■ WORK INSTRUCTION: In the records below, some lines contain "Comment"; state the number of such lines and nothing else.

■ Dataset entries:
○ ○ ○ ○

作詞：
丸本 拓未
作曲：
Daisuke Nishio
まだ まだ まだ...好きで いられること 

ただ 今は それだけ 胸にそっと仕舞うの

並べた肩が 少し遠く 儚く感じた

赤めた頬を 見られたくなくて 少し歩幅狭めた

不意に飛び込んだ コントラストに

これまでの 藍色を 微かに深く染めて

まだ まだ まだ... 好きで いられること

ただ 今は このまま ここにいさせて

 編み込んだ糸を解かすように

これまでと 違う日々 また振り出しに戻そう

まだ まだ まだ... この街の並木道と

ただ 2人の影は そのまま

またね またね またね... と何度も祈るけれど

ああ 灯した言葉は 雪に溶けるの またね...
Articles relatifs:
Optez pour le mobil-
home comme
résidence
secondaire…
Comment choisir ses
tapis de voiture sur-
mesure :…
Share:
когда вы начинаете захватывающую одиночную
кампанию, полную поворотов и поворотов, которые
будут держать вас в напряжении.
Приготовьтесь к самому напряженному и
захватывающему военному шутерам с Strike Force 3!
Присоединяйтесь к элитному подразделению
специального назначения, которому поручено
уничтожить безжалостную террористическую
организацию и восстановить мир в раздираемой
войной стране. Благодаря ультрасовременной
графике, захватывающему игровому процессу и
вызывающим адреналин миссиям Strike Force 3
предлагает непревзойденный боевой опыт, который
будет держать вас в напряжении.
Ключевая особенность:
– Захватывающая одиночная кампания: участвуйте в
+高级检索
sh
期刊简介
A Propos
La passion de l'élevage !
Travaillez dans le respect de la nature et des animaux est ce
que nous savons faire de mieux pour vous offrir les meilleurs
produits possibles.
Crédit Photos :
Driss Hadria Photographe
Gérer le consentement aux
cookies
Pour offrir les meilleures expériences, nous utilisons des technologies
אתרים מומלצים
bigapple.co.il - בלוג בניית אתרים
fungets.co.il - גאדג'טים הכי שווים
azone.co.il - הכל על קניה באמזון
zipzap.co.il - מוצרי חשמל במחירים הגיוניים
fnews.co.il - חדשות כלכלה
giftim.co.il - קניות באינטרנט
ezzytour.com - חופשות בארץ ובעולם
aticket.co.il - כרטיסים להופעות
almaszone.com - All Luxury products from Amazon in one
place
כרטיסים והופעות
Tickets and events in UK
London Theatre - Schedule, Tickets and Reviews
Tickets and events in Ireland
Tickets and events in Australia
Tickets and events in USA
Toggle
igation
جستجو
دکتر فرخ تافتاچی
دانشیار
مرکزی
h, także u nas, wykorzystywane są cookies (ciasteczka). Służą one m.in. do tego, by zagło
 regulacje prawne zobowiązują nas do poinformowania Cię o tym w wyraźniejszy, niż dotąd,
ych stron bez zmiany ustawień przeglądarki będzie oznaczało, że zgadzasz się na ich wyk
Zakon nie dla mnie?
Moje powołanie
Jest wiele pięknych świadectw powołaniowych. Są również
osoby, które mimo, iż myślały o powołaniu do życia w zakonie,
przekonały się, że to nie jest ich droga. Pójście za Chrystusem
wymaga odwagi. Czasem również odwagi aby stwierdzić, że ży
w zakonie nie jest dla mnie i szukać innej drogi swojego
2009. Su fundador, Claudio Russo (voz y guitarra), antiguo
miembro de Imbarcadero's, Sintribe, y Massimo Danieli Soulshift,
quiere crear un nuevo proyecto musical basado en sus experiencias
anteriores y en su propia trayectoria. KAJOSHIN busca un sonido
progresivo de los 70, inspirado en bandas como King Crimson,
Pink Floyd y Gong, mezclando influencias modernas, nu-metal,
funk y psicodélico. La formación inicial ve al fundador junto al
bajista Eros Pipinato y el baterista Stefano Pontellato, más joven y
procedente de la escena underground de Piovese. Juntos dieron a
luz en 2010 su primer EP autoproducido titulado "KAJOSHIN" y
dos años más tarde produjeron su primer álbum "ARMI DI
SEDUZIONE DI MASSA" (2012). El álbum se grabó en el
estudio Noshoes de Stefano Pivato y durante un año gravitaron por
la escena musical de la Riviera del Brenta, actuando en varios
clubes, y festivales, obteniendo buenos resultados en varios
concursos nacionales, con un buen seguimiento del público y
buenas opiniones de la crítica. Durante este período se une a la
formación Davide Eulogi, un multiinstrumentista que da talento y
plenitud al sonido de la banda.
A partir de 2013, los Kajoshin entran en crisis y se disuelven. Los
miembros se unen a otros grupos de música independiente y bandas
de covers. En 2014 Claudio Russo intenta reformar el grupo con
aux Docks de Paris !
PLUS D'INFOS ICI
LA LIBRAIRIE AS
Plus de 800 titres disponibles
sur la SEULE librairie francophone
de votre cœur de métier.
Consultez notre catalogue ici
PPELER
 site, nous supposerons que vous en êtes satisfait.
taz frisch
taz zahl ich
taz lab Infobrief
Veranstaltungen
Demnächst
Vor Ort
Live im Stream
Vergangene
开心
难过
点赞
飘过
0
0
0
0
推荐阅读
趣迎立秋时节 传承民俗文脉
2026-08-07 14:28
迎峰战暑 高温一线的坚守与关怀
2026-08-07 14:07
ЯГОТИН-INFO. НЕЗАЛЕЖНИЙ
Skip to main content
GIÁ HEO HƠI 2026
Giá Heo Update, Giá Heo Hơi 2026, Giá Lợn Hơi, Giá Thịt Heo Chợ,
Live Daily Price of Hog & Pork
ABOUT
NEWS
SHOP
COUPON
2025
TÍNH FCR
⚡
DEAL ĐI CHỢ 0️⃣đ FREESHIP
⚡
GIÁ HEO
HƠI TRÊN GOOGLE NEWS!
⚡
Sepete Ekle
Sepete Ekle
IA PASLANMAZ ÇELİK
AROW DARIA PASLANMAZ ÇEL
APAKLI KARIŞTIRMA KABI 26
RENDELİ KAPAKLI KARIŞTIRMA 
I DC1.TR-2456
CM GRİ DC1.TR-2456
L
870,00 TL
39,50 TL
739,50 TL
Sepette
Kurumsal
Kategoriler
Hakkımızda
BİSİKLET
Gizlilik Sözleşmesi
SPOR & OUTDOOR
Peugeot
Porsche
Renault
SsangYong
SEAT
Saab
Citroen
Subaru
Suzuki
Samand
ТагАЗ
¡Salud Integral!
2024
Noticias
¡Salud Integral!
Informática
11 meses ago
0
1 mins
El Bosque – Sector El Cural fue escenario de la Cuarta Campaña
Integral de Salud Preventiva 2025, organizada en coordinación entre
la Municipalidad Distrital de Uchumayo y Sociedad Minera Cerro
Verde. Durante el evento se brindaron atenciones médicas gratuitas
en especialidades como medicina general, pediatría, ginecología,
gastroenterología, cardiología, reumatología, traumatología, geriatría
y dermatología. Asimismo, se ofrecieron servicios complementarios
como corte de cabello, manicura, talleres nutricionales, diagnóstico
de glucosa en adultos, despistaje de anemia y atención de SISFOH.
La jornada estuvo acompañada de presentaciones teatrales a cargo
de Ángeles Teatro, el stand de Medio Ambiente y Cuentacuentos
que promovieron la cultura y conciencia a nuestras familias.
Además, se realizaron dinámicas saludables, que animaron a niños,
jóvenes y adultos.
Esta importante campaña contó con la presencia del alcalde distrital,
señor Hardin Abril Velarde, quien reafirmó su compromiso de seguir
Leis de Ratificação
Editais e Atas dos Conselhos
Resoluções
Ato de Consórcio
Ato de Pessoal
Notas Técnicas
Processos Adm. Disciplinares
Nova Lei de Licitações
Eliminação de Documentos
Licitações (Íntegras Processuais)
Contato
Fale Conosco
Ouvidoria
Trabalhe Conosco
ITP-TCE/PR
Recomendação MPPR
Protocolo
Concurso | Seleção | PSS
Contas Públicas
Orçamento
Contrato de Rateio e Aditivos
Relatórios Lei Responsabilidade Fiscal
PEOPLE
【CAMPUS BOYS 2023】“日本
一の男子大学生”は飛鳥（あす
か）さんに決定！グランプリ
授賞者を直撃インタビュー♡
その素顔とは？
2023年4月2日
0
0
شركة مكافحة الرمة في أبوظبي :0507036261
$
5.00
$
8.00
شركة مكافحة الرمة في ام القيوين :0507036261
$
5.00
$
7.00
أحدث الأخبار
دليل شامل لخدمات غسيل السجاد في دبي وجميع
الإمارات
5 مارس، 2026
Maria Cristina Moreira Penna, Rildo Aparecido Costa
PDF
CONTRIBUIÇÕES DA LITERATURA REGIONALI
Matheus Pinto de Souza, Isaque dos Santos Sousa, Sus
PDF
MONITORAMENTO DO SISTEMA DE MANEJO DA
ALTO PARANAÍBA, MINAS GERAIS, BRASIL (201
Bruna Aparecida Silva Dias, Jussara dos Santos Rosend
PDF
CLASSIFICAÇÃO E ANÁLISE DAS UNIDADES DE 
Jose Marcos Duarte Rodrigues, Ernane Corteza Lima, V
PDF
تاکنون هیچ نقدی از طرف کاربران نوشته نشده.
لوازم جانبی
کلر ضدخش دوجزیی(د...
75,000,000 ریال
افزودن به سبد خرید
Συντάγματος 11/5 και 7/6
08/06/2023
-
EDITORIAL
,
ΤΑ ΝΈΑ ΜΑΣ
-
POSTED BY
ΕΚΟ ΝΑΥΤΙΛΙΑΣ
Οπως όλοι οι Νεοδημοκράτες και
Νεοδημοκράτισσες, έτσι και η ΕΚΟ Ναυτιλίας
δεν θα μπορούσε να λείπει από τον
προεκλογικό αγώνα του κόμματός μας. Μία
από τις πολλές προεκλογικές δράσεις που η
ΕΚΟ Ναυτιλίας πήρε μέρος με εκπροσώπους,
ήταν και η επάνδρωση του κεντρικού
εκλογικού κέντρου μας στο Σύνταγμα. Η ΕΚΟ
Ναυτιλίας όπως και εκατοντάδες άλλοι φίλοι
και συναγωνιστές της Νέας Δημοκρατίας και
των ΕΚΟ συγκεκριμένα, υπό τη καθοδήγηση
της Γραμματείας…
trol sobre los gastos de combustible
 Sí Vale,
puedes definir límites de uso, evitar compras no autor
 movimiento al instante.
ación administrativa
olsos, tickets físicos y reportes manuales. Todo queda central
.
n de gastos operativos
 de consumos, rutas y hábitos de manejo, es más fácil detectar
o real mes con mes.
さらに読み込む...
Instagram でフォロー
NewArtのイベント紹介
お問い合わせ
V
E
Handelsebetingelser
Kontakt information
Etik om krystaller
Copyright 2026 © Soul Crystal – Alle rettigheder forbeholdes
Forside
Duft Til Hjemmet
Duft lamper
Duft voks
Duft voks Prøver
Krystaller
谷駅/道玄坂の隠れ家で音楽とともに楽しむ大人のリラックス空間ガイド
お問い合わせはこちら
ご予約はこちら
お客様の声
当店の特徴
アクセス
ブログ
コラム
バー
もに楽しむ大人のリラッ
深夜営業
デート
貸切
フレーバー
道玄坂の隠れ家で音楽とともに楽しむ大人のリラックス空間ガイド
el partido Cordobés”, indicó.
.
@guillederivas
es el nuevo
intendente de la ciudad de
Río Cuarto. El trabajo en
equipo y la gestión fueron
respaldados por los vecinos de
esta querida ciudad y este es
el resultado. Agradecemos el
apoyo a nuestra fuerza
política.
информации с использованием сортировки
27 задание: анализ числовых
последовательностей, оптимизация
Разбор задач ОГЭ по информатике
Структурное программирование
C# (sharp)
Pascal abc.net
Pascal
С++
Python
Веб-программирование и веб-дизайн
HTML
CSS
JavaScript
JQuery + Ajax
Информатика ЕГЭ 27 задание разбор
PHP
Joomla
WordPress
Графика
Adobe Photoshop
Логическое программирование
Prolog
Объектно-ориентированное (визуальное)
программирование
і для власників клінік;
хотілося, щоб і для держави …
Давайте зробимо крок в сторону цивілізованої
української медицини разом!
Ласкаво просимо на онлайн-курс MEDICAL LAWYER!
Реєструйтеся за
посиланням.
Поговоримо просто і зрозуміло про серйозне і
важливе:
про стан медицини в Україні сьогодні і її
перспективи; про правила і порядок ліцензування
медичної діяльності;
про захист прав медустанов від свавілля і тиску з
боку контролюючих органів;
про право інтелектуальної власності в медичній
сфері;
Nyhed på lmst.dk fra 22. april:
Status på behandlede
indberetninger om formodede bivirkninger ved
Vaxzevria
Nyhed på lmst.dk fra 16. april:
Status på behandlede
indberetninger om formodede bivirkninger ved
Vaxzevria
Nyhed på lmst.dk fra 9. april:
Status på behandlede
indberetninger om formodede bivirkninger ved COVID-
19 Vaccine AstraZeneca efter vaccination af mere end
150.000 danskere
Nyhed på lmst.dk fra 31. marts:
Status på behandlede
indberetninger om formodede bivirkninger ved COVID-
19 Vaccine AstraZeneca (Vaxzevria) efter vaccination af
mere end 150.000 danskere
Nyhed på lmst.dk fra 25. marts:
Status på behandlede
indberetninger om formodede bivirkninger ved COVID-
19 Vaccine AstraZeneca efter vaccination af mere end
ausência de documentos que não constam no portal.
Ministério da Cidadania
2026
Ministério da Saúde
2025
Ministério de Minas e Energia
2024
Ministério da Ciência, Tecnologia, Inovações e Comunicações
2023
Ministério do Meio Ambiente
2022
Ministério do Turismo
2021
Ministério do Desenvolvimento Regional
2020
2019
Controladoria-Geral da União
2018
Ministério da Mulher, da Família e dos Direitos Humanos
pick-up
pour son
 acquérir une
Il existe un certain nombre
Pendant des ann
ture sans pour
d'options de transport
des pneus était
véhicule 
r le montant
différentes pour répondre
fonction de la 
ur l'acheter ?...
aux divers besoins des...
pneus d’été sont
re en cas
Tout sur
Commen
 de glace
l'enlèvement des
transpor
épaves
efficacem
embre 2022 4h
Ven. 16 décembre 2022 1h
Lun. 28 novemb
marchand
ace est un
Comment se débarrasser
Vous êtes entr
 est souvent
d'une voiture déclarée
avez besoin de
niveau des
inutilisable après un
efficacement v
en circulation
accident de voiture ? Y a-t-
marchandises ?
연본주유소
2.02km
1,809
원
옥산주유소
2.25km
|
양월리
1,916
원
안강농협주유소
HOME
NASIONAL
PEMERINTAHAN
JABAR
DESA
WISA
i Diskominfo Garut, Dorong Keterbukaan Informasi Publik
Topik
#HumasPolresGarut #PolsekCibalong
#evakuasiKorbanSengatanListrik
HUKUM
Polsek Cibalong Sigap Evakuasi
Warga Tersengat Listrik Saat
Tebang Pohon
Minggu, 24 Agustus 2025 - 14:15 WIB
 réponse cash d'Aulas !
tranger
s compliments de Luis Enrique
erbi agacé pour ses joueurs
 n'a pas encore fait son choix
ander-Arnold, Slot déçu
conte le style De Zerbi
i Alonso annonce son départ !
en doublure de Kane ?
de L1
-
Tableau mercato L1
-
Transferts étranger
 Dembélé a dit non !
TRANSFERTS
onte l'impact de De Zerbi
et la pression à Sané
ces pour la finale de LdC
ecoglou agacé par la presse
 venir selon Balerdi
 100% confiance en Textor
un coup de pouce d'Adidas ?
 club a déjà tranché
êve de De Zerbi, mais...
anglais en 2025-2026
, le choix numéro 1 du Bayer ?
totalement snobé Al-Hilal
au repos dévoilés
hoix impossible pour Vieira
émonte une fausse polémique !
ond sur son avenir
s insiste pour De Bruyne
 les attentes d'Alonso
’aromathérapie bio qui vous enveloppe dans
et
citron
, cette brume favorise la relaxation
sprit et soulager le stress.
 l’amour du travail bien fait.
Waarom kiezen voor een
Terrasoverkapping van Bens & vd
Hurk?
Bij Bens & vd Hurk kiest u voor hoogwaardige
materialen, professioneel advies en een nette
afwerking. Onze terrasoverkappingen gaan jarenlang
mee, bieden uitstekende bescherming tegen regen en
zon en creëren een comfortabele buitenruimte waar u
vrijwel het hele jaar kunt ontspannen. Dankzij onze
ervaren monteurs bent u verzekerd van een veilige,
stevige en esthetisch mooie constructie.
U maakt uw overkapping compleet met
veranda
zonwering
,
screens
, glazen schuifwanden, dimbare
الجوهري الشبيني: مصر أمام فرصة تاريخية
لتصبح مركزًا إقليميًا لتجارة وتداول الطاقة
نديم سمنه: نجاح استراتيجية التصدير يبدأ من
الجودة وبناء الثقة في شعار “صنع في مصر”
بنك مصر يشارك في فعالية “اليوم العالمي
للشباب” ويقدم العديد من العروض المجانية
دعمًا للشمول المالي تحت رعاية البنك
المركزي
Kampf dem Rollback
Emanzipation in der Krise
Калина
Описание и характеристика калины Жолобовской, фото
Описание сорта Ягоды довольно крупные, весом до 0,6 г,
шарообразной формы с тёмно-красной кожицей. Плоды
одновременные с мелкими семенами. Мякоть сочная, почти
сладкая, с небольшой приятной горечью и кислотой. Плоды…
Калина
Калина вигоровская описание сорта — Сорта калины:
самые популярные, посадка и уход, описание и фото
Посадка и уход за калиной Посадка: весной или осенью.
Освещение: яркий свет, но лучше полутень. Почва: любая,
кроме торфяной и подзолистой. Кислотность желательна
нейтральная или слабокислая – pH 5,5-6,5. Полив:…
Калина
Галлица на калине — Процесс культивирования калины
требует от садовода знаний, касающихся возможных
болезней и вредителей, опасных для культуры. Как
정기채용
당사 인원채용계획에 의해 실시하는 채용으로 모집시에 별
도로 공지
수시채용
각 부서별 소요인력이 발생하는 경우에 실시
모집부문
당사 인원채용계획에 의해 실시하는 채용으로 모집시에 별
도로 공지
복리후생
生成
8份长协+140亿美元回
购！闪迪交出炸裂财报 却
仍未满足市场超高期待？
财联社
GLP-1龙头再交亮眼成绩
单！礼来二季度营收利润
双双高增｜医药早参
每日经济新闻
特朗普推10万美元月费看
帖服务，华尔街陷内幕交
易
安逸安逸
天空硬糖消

○ ○ ○ ○

■ OUTPUT: 2